Interestingly, the V-SYNTHES hits were rather different scaffolds than you see reported in the literature for these receptors. And because of the nature of the Enamine collection, they are readily expanded in an “SAR by catalog” effort. The team took three of the best hits and requested 121 similar compounds to be synthesized, with 104 delivered in the five-week time frame. This pulled out dozens of micromolar-and-below compounds, with several down in the low nanomolar range with 50x selectivity against CB2, which takes you down to potential lead candidate territory pretty quickly. At the very end of the paper they mention a similar effort against a completely different target, the kinase ROCK1, which produced similar enhancement factors and led to six micromolar-or-better compounds, one of which had an assay Kd of about 8 nanomolar.

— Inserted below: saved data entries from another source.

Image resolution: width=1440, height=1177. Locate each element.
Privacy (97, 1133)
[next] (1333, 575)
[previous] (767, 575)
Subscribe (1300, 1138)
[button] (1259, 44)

From a data-science perspective, the size of the virtual libraries grows in polynomial fashion (as the square of the number of synthons for two-component reaction products, for example). Indeed, since this work was done, the full Enamine REAL library has gone from 11 billion to 21 billion potential compounds. But the computational demands of this protocol grow only linearly with the number of synthons, making its potential advantages more and more appealing (in the relative sense) as the libraries themselves get larger. I realize that to real comp-sci people saying “only linearly” might make them shiver a bit, but we’ll take what we can get out here. The hope is that as the actual docking algorithms improve (as long as we’re not paying too high a computational price along the way) that this and the other virtual screening techniques will show even greater hit-rate enhancements.

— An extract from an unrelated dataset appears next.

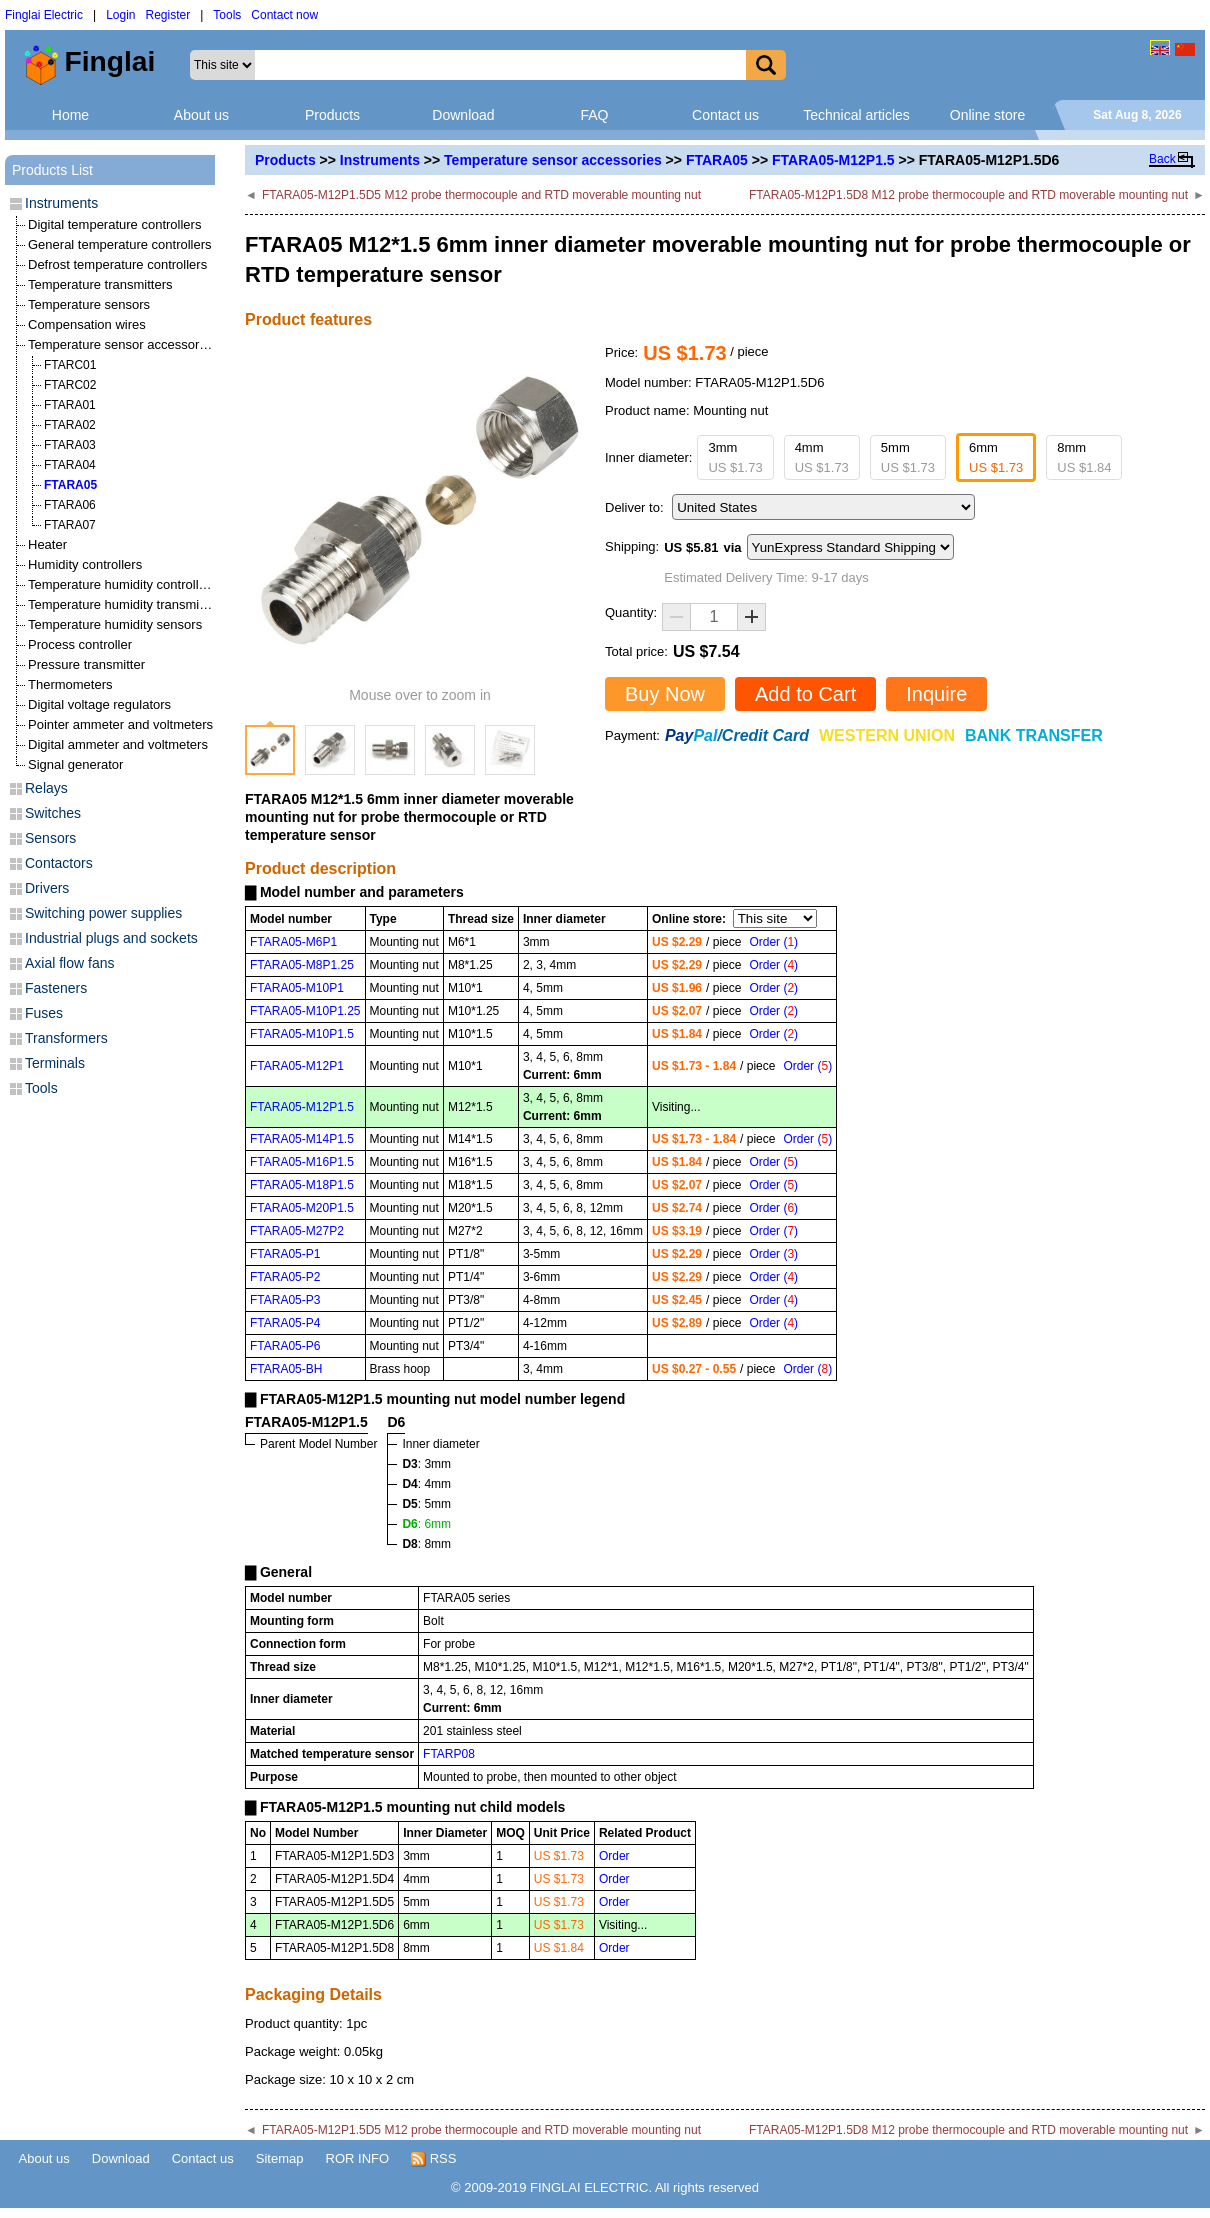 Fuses (44, 1013)
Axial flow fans (69, 963)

And as usual, I’m a long-term optimist on this sort of thing. We’re already able to do much more interesting and impressive work in this regard than was possible ten years ago, much less what could be done back when I entered the drug industry workforce (which techniques look by now roughly like chipping flint to make hand axes). It’s not going to happen next year, but eventually it seems likely that real, physical compound screens (with plates and liquid handlers and fluorescent readers and all) will disappear in favor of computational approaches. Various hypemeisters have claimed that we had reached that state at various points stretching back to early 1980s or so, but just because people have allowed themselves to get a bit too enthusiastic from time to time doesn’t mean that the idea is laughable or will never be realized. Decades of hard work have, in fact, been realizing it piece by piece, and that will continue. Getting it done that way is not as sexy as proclaiming that the New Era Has Begun!, but it’s how things generally work out here in reality, where most of us spend the bulk of our time.